I look forward to two student school safety presentations tomorrow morning, to the presentations and school safety assessment visits in the coming months and most of all, for the opportunity to interact with so many dedicated school safety experts from across the nation and abroad.
School Violence Expert Report – Teacher from Private School in Long Beach California Stabbed to Death in Front of Students During Field Trip
Long Beach, California Police have arrested 50-year-old Steven Brown for murdering 53-year-old Kelleye Taylor who was a teacher at Huntington Academy during a field trip to a park near the school. According to police reports, Brown stabbed the teacher in the neck during a field day activity at the park. Police said they were still investigating the reason for the attack but there may have been custody issues involving Taylor’s grandchildren.

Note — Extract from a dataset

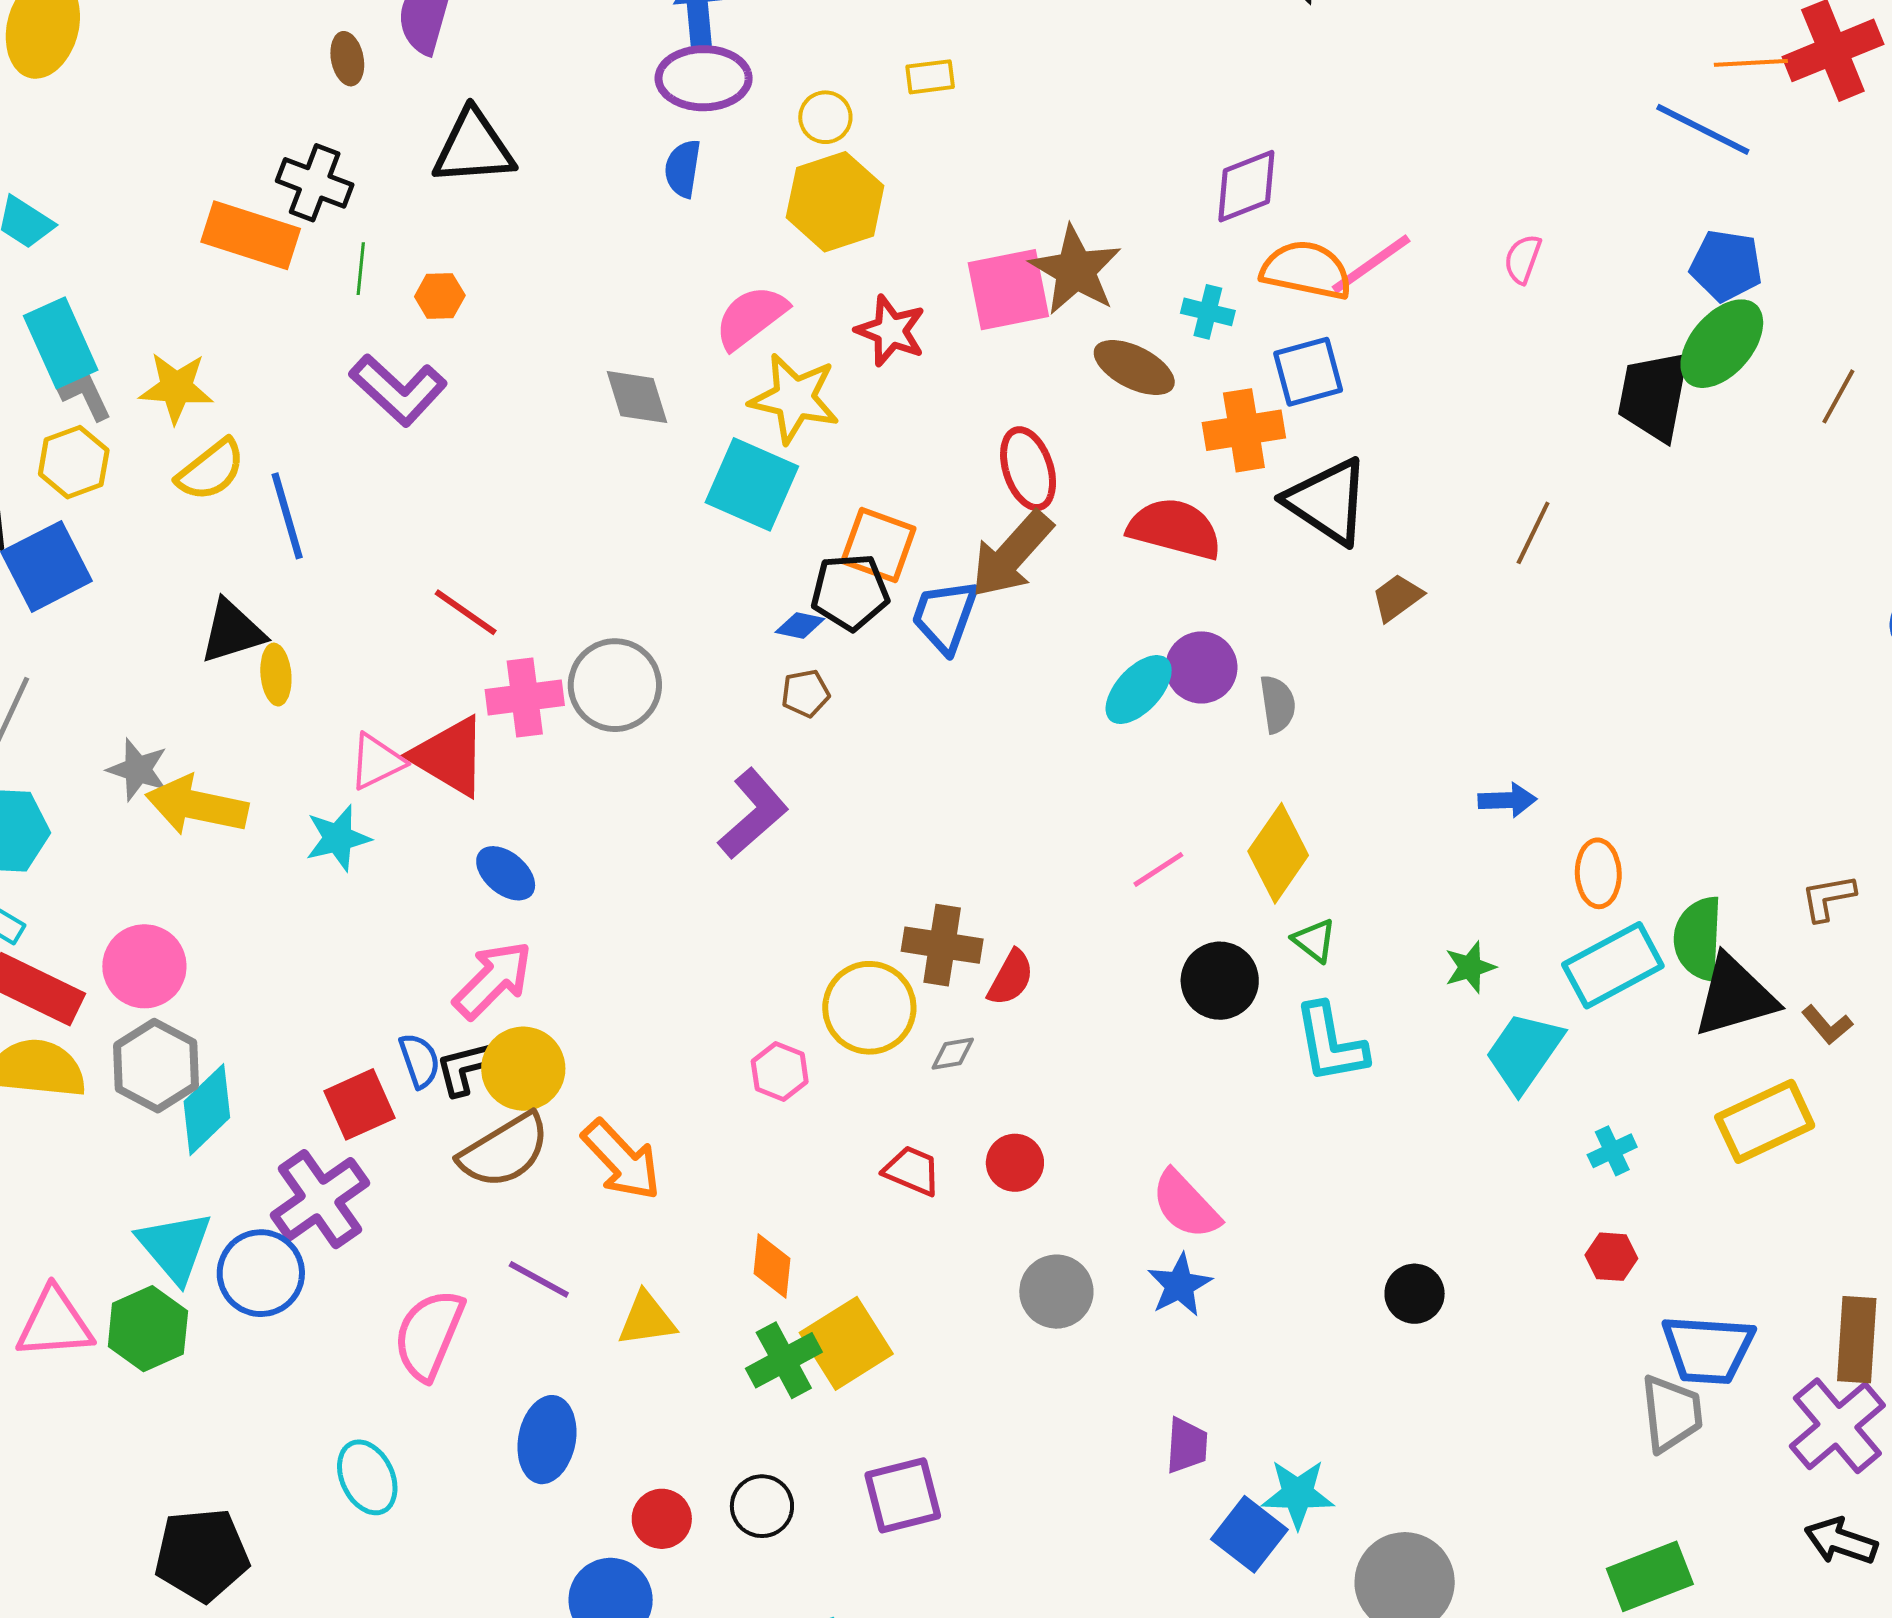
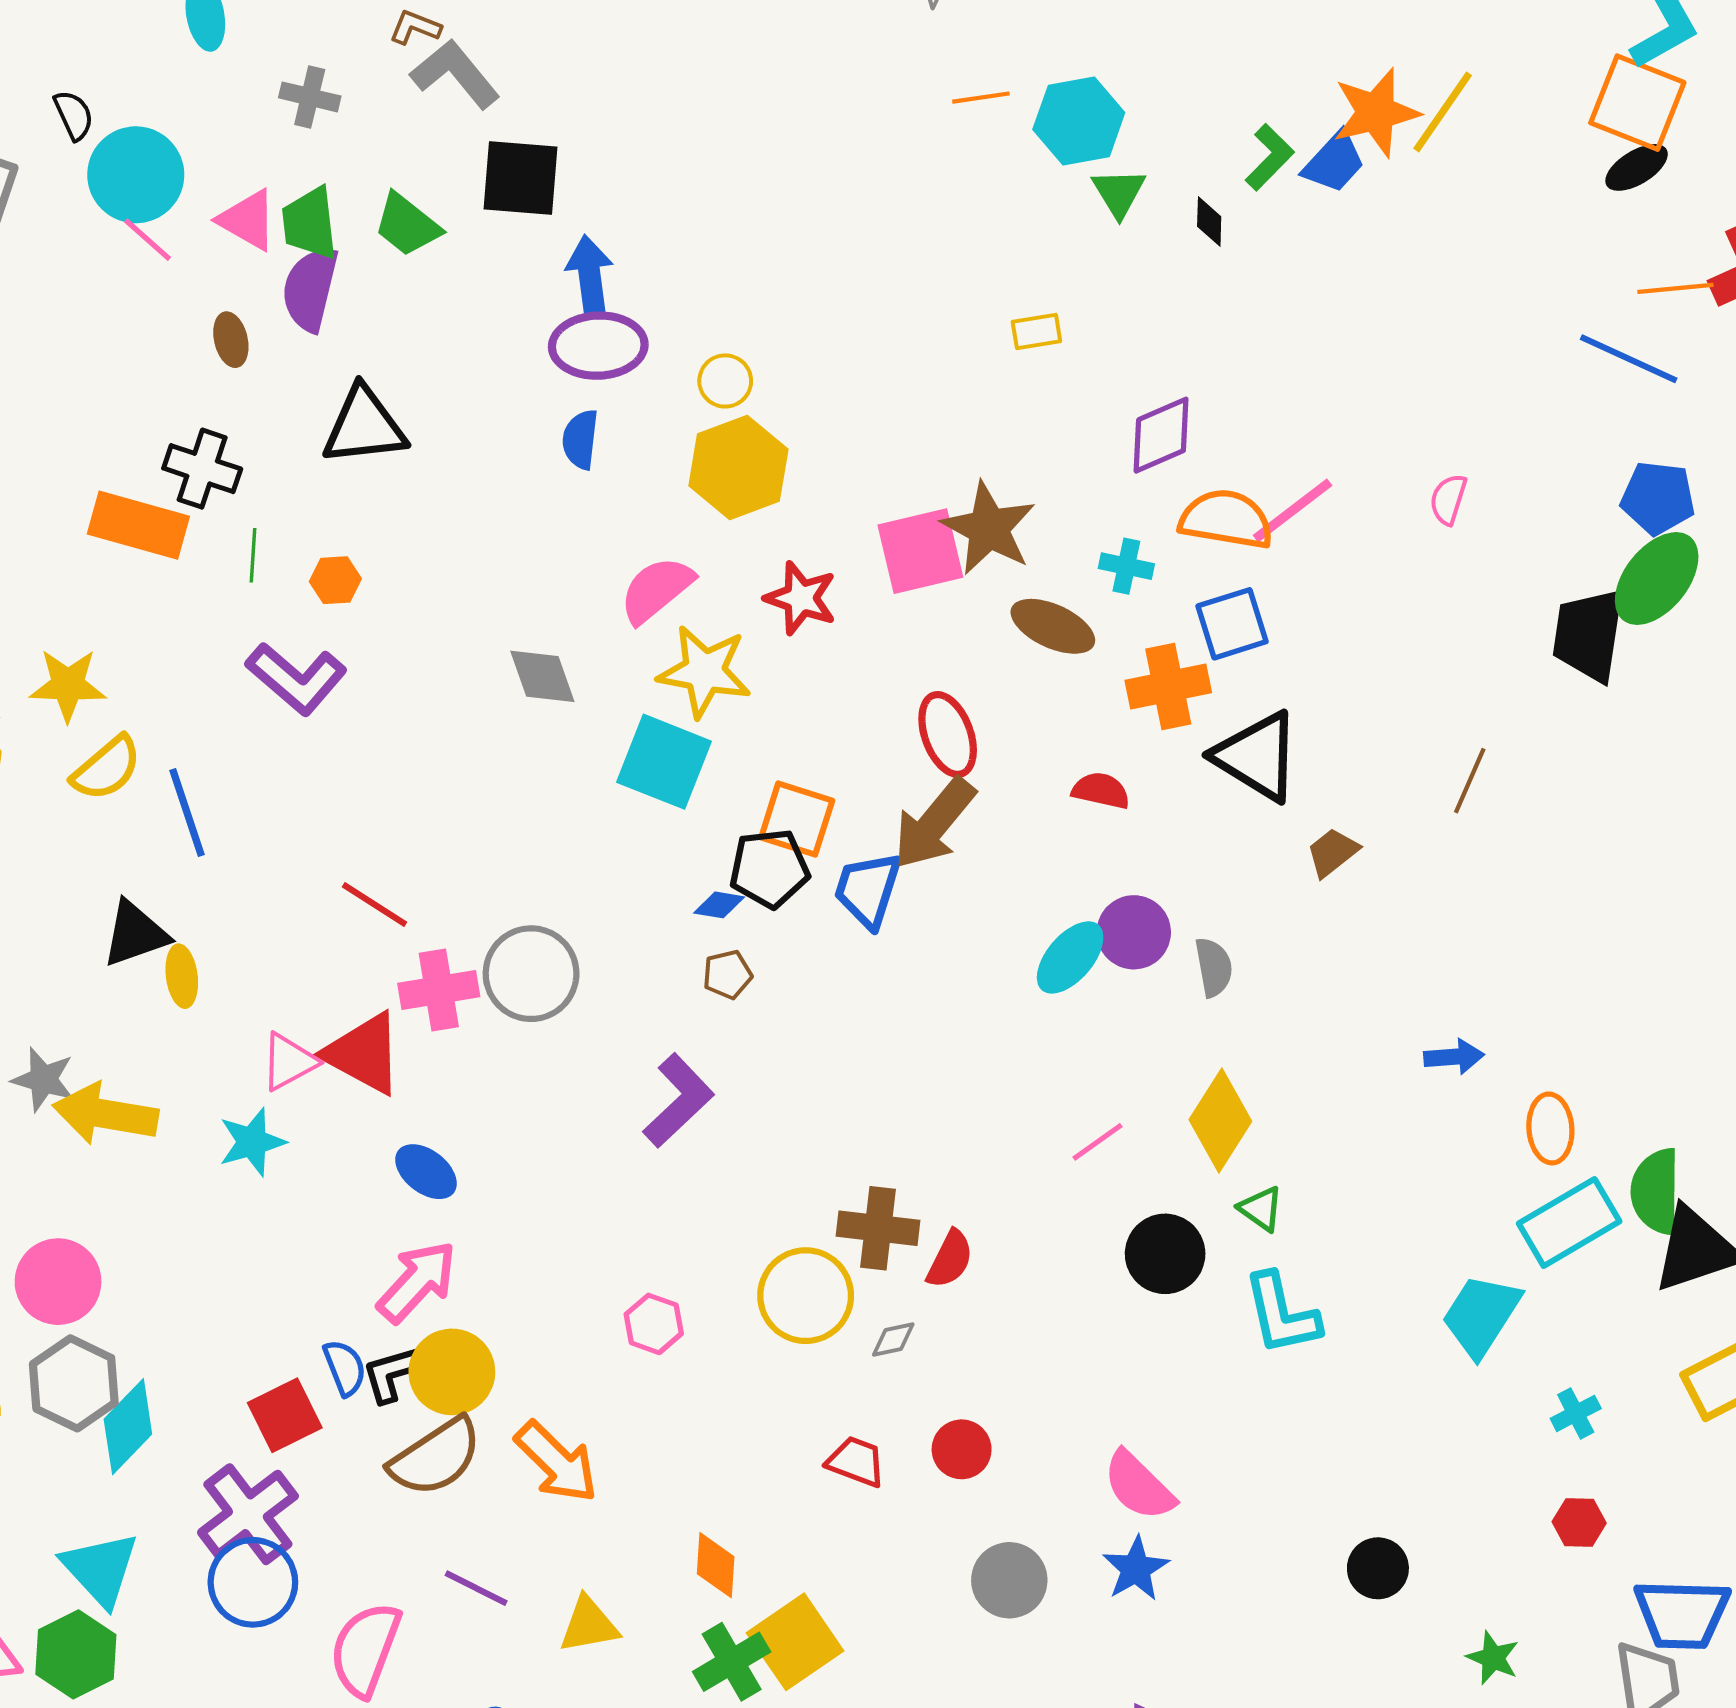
yellow rectangle: (930, 77) -> (1036, 332), moved
red semicircle: (1175, 529) -> (1101, 791), size x0.6
green star: (1470, 967) -> (1493, 1658), moved, turned -30
pink hexagon: (780, 1072) -> (654, 1324), moved
blue circle: (261, 1273) -> (253, 1582), moved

This type of incident highlights the need for proper security and emergency preparedness for field trips as mentioned previously in this blog. School violence experts often urge schools to consider these types of situations in their school violence prevention efforts. The tragedy also demonstrates the types of challenges schools face with domestic and child custody issues. Gerald Summers and Sue Ann Hartig from Evansville Indiana specialize in helping K12 schools address child custody issues. Summers is a veteran lawman and a retired school security director and Hartig is a retired attorney. We have heard superb feedback on their seminars for school officials on this critical specialty topic area. I have not met anyone who knows as much about these sometimes complex situations that have been a trigger for so many school-associated homicides.

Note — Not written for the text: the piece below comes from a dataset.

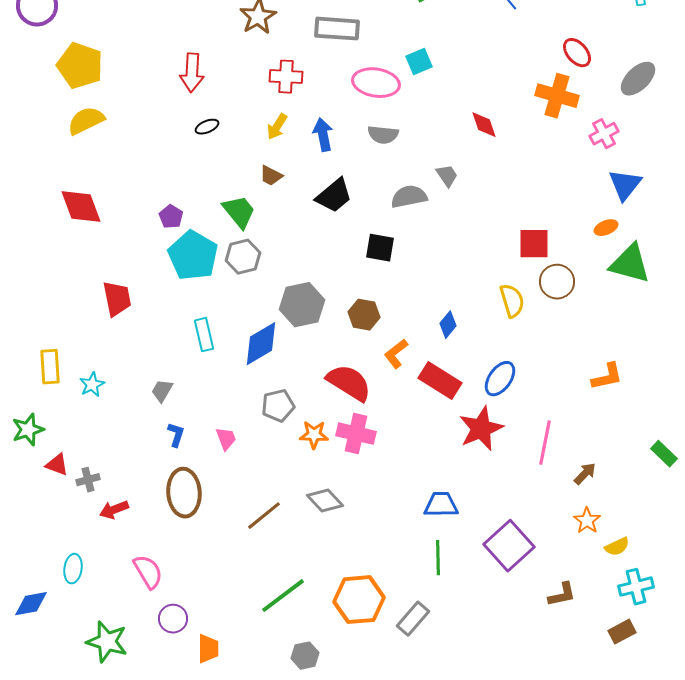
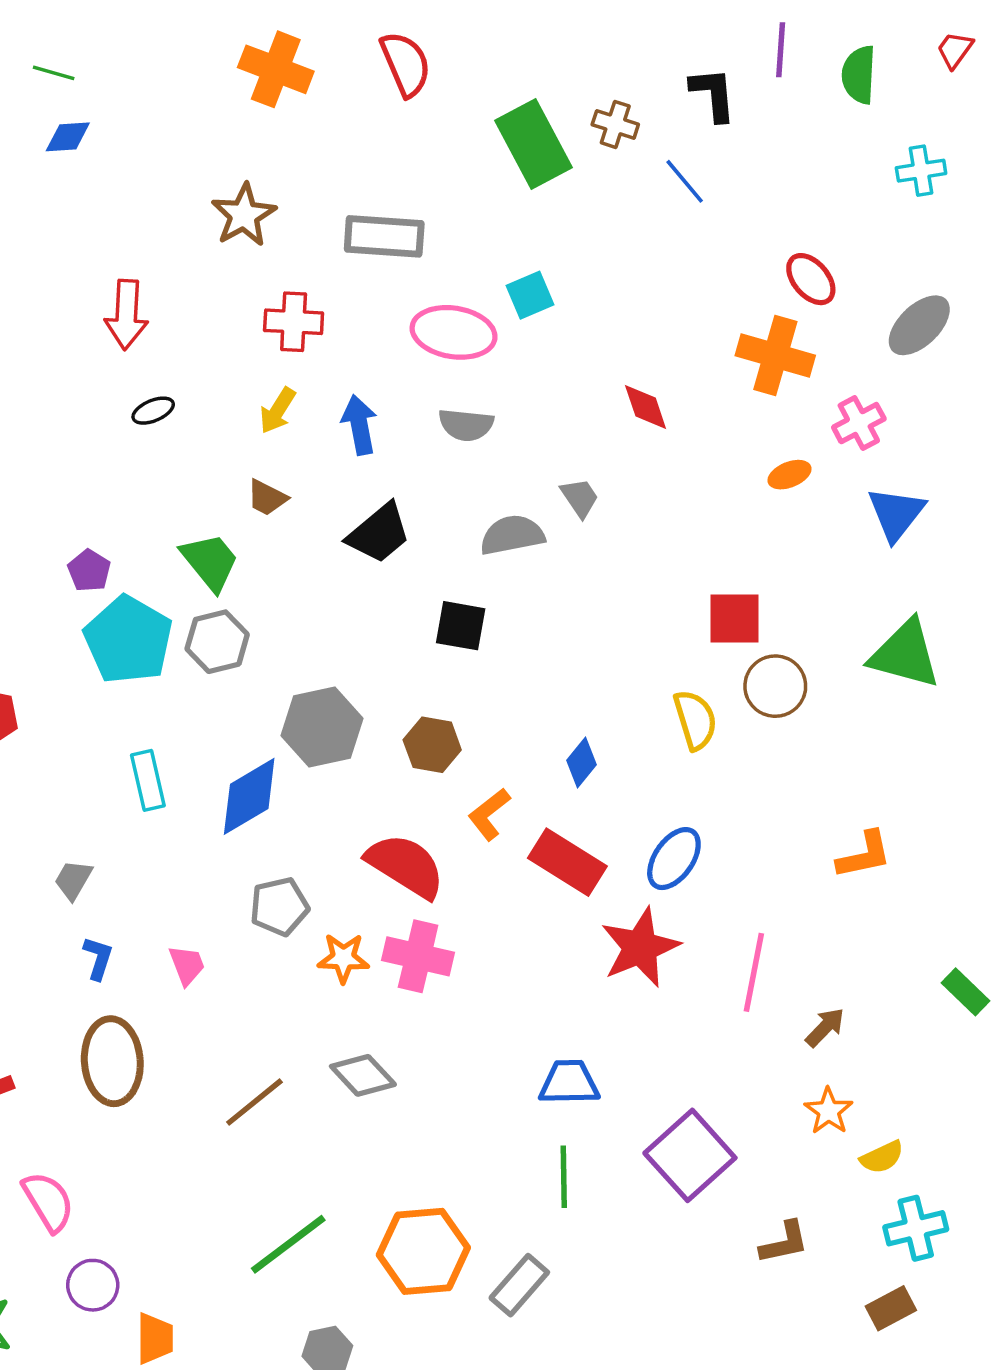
orange ellipse: (606, 228) -> (790, 475), moved

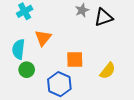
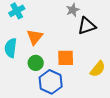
black triangle: (104, 17) -> (87, 26), moved
green circle: (27, 70) -> (36, 63), moved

While school safety assessments are an important means to improve school security and school safety, making efforts to develop prevention procedures as well as crisis plans that address off-campus events is also important. This incident demonstrates why behavioral approaches such as pattern matching and recognition are so important to the prevention of school violence. The incident also illustrates why emergency communications can be an important consideration for field trips, after school events and other activities.

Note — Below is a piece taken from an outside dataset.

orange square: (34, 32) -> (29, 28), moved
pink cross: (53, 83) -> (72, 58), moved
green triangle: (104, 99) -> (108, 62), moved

School Security Conference Presentation – Montana Crime Prevention Conference
I was honored and truly blessed to be allowed to present a plenary session at the Seventh Annual Montana Crime Prevention Conference in Bozeman today. I have been fortunate to present on school security at a number of professional conferences in Montana. I have always found the folks in this beautiful state to be straightforward and down to earth. Though a sparsely populated state with a relatively low violent crime rate, there are many positive school security and emergency practices in place in Montana such as the state’s robust school drill requirements.
We discussed pattern matching and recognition and I delivered my motivational presentations Weakfish – Bullying Through the Eyes of a Child and Dream Catchers – Succeeding and Surviving in the Helping Professions.
It was truly a pleasure and an honor to return to big sky country and interact with so many outstanding advocates for the children.